Court Opinion

ID: 9813189
Source: CourtListenerOpinion
Date Created: 2023-08-31 22:57:53.981006+00
Date Added: 2024-06-11T15:28:07.241445
License: Public Domain

WILKINSON, Chief Judge,
concurring in the denial of reconsideration:
The matter of attorneys’ fees has been extensively debated in the en banc decision of the court and I have no desire to belabor it. In view of my good colleague’s dissent, however, I shall briefly state the basis for my view that a departure from the American rule, whereby each side pays its own lawyers, is not warranted with respect to the unitary status determination.
Such a departure is not justified for the simple reason that Congress has not authorized it. The Supreme Court has made clear that Congress has not “extended any roving authority to the Judiciary to allow counsel fees as costs or otherwise whenever the courts might deem them warranted.” Alyeska Pipeline Serv. Co. v. Wilderness Soc’y, 421 U.S. 240, 260, 95 S.Ct. 1612, 44 L.Ed.2d 141 (1975). Under the American rule, “we follow a general practice of not awarding fees to a prevailing party absent explicit statutory authority.” Buckhannon Bd. & Care Home, Inc. v. West Virginia Dept. of Health & Human Res., 532 U.S. 598, 121 S.Ct. 1835, 1839, 149 L.Ed.2d 855 (2001) (internal quotation omitted). There is no such authority here.
The dissent attempts to analogize the unitary status proceedings to an action under 42 U.S.C. § 1983, for which attorney’s fees would be available to prevailing parties at the discretion of the court under 42 U.S.C. § 1988. What we have here, however, is the exact opposite of a § 1983 action. The essence of a § 1983 action is that the defendant has violated the plaintiffs federal rights under color of state law. In contrast, the entire point of a unitary status determination is to prove that the school district is in compliance with federal law. And Congress has simply not authorized us to impose attorney’s fees on a party whose actions have been adjudged compliant with federal statutes and our Constitution.
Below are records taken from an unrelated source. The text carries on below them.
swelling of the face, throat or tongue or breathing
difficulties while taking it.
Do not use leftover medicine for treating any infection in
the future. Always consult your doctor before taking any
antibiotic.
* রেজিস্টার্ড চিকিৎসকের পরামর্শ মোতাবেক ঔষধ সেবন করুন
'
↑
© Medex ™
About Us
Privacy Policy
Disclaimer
While the dissent would have us believe that the Grant and Capacchione plaintiffs simply picked up where the Swann plaintiffs left off, this is simply not the case. The focus of their respective efforts was quite different. The Swann plaintiffs sought to prove the school board in violation of the bedrock federal mandate that no student be denied an education on account of his or her race. The unitary status proceedings sought to determine, by contrast, that the rights of all school children under federal law had been vindicated and achieved.
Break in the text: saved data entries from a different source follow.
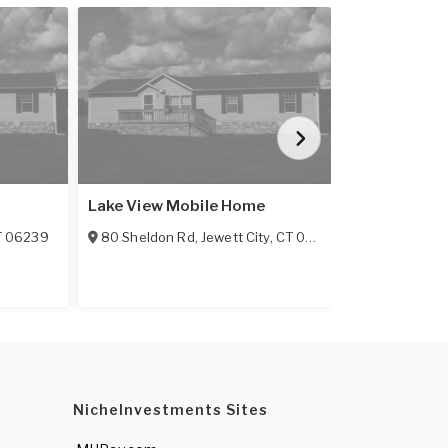
Featured
Lake View Mobile Home
Hillcrest
T
06239
80 Sheldon Rd
,
Jewett City
,
CT
06351-3632
3 Hillcrest Dr
55+ Communi
NicheInvestments Sites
*816It is important that the judicial system not blow hot and cold with respect to the litigants who come before it. For many decades the courts impressed upon the Charlotte-Mecklenburg school district the singular importance of desegregating its public schools and affording each and every child an equal educational opportunity without regard to race. See, e.g., Swann v. Charlotte-Mecklenburg Bd. of Educ., 402 U.S. 1, 15, 91 S.Ct. 1267, 28 L.Ed.2d 554 (1971) (“[S]chool authorities are clearly charged with the affirmative duty to take whatever steps might be necessary to convert to a unitary system in which racial discrimination would be eliminated root and branch.”) (internal quotation omitted). Now that this goal of unitariness has been reached, it would be inconsistent in the extreme to punish the school board for doing the very thing the courts, have all along insisted that it do.
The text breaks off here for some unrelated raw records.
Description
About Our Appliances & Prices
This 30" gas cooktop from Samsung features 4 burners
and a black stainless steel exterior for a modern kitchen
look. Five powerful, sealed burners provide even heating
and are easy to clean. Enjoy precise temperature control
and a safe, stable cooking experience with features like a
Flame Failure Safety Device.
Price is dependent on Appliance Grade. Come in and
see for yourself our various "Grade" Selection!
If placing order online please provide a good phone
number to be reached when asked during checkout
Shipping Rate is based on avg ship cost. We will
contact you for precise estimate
My good dissenting brother urges us to view this matter as one of equity or policy. I readily agree that the Grant and Capac-chione plaintiffs have performed a substantial public service in achieving the unitary status determination and in returning the school system to the control of local authorities. As a matter of equity, however, there is also something to be said for looking to the future, putting this litigation behind us, and spending public funds on the education of school children rather than on opposing lawyers’ bills. The dissent predicts that unitary status proceedings will become unaffordable in the absence of fee shifting, but it is quite possible that school boards in other locations will be moved to free themselves from court orders on their own without the need for private interveners to enter the suit. In all events, these are questions of pure policy and underscore the inadvisability of courts debating the pros and cons of fee shifting in the absence of a congressional declaration.
It is simply untenable to impose a large fee obligation upon a public school district for desegregating its schools. Congress has not sanctioned such a course of action. It would mark a cruel sequel to the Brown decision if, at the end of the day, federal courts were to punish the successful completion of the desegregation process with an unauthorized departure from the American rule.